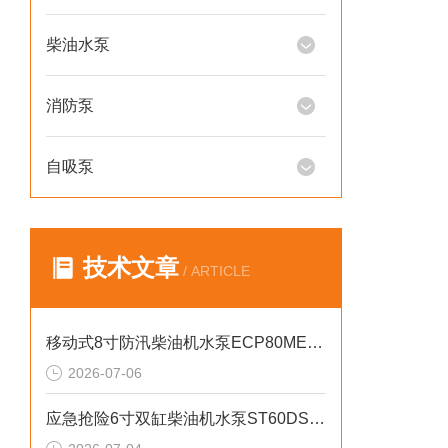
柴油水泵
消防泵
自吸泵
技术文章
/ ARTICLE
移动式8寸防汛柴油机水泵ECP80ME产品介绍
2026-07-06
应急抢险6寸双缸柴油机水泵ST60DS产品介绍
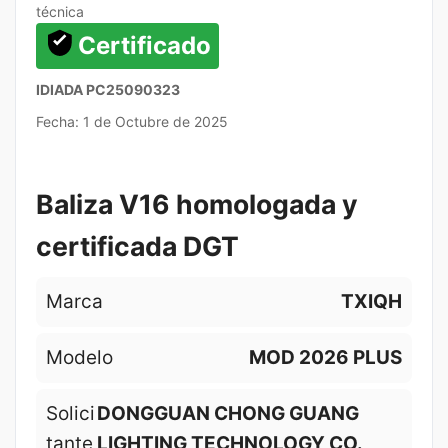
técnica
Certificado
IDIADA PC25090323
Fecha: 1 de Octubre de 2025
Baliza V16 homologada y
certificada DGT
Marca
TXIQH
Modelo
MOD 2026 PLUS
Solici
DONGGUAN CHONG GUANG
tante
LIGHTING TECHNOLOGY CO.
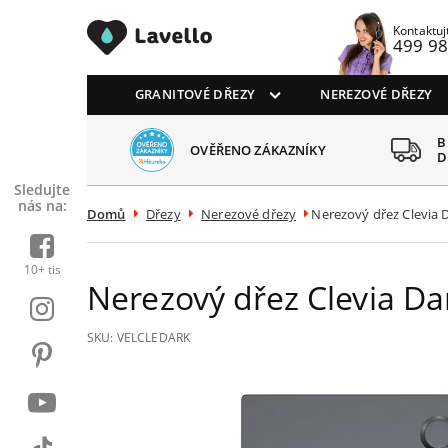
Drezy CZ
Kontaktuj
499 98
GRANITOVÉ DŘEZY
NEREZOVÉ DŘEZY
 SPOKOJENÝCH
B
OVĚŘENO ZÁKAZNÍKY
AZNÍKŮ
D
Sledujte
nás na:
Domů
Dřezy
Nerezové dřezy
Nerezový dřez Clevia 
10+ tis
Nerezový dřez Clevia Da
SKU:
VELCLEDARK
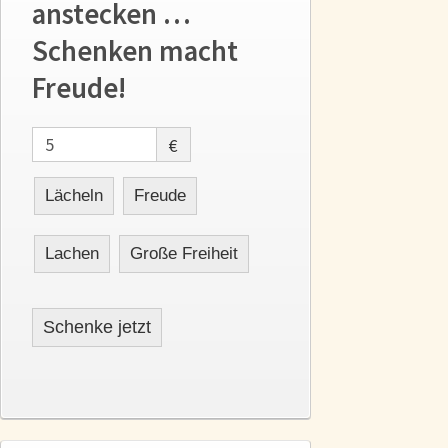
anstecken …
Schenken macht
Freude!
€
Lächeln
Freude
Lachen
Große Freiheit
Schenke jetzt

--------------------------------

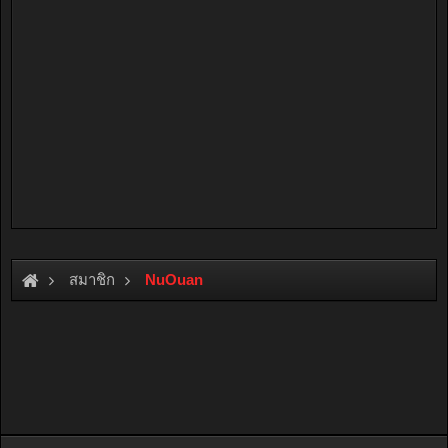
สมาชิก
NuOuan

--------------------------------

_Task item_.
In the records above, find every line containing the word "Clevia" and show it.

_Answer_.
Nerezový dřez Clevia 
Nerezový dřez Clevia Da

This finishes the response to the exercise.